Sadat, however, took issue with that statement, writing that it “pains” him to see Biden and other officials “blaming the Afghan Army for collapsing without mentioning the underlying reasons that happened.”
He noted a “growing sense of abandonment by our American partners and the disrespect and disloyalty reflected in Mr. Biden’s tone and words over the past few months.”
The commander listed three specific factors that led to the Afghan army’s collapse: the peach deal Trump signed with the Taliban in 2020, the loss of contractor logistics and maintenance support in Afghanistan that bolstered the forces’ combat operations and the “corruption endemic” in Ghani’s government that put unqualified officials in leading positions.
He said the deal brokered by the Trump administration “doomed us” and “emboldened” the Taliban.
The arrangement Trump agreed to called for all U.S. troops to be out of the country by May, but Biden has set a withdrawal deadline of the end of the month, and left the option open for an extension based on current conditions.
Sadat said when the roughly 17,000 support contractors in the region had left by July, they took with them proprietary software and weapons systems that left the army unable to use key technology, including aircraft, a helicopter missile-defense system and software to track vehicles, weapons and personnel.
“We lost our superiority to the Taliban when our air support dried up and our ammunition ran out,” Sadat wrote.
On Ghani, Sadat criticized the former president and his government for installing leaders “for their personal ties, not for their credentials,” arguing that those choices “had a devastating impact on the national army because leaders lacked the military experience to be effective or inspire the confidence and trust of the men being asked to risk their lives.”

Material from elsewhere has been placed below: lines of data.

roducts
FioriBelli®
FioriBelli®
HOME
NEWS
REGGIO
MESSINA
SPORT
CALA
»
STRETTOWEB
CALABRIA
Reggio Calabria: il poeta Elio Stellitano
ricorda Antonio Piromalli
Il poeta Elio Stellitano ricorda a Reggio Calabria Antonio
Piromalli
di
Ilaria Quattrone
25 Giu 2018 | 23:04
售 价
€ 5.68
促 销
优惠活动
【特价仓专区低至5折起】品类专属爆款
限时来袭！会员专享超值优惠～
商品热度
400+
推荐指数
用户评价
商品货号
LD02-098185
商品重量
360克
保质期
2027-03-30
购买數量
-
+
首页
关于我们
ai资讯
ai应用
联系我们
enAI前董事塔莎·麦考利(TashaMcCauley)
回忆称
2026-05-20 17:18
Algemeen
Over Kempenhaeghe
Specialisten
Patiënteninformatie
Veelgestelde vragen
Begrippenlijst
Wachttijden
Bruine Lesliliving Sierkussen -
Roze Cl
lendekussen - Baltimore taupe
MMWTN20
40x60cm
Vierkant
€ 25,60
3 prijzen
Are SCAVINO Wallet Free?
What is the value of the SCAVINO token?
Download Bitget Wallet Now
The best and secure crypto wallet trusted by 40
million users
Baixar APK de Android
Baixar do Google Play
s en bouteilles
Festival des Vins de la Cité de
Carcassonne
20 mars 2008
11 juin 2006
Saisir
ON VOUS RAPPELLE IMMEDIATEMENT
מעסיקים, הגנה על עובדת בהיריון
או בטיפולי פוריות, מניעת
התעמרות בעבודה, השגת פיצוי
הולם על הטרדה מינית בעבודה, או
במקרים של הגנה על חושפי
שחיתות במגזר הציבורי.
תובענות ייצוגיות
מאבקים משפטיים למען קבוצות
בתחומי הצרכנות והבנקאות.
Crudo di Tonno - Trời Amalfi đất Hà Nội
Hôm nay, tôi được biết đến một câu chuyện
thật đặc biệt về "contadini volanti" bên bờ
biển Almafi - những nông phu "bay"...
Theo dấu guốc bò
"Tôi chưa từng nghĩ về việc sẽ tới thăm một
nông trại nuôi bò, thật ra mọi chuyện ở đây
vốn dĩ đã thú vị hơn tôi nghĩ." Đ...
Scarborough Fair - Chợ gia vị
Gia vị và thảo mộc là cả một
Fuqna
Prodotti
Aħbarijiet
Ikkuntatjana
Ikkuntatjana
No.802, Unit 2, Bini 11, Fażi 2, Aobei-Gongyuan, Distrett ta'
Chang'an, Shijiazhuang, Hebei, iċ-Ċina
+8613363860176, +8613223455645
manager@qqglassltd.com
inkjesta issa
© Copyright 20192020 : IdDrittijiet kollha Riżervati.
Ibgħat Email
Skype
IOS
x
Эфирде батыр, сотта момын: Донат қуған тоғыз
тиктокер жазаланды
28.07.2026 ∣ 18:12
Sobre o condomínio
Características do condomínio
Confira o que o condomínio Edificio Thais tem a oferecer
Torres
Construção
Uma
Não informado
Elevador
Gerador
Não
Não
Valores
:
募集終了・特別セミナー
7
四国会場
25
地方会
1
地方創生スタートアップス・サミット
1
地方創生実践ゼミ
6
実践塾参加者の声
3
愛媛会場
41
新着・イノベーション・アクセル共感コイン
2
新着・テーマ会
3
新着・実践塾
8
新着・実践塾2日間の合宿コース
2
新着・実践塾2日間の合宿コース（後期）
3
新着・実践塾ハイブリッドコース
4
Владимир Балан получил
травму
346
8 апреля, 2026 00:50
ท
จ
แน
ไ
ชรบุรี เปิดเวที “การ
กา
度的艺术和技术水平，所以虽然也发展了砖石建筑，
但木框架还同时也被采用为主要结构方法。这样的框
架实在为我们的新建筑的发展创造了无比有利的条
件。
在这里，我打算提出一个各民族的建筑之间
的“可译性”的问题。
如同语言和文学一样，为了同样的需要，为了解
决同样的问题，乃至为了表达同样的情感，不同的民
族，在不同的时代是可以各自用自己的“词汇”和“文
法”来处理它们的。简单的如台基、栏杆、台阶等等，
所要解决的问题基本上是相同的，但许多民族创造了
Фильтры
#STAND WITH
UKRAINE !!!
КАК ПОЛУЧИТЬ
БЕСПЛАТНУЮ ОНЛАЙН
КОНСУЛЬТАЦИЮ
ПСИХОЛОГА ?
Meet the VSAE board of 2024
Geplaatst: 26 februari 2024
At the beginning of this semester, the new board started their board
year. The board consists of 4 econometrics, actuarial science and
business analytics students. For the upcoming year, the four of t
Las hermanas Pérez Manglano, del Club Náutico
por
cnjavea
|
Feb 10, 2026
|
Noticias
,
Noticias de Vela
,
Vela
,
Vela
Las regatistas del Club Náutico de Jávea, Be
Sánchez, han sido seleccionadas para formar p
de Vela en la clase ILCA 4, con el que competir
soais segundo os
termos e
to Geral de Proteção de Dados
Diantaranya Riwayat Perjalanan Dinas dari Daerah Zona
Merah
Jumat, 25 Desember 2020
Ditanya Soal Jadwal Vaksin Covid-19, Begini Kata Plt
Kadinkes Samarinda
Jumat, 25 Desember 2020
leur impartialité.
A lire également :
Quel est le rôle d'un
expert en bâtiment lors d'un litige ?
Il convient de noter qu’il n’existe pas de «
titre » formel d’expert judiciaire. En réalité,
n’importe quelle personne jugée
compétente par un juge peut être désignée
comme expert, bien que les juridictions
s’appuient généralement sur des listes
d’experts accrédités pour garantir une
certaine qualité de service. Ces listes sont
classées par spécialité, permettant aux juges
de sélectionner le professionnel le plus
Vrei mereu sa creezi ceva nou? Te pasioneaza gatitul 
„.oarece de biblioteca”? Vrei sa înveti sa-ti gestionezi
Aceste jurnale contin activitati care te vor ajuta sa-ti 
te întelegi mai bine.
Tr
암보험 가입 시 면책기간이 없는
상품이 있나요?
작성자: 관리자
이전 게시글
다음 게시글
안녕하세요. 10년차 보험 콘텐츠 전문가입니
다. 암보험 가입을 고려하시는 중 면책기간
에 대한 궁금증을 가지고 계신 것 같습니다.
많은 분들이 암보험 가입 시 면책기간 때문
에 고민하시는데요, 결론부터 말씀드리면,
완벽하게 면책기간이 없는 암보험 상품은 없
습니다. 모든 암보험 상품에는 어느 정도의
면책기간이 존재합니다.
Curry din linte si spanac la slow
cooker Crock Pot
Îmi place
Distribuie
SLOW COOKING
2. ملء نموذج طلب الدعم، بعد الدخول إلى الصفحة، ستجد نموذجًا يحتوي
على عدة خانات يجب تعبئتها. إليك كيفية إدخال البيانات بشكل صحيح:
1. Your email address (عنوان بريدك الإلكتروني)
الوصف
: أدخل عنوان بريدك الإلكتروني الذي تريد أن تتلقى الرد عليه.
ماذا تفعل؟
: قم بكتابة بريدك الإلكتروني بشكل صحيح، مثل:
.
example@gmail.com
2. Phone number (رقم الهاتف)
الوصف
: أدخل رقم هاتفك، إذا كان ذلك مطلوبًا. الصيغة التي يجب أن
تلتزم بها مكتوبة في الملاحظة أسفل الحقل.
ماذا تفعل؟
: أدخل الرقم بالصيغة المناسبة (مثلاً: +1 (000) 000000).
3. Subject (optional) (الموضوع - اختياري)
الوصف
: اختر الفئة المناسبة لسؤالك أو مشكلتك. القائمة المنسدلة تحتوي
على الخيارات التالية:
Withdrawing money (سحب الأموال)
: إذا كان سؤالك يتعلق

Sadat also slammed Ghani for fleeing the nation as the Taliban entered Kabul earlier this month.
“There is an enormous sense of betrayal here. Mr. Ghani’s hasty escape ended efforts to negotiate an interim agreement for a transition period with the Taliban that would have enabled us to hold the city and help manage evacuations,” Sadat wrote.
“Instead, chaos ensued — resulting in the desperate scenes witnessed at the Kabul airport,” he added.
The commander also pinned the army’s collapse on Biden, contending that his decision to stick to Trump’s plan and pull all troops from Afghanistan “was when everything started to go downhill.”
He added that Biden’s “full and accelerated withdrawal” had “exacerbated the situation” and “ignored conditions on the ground.”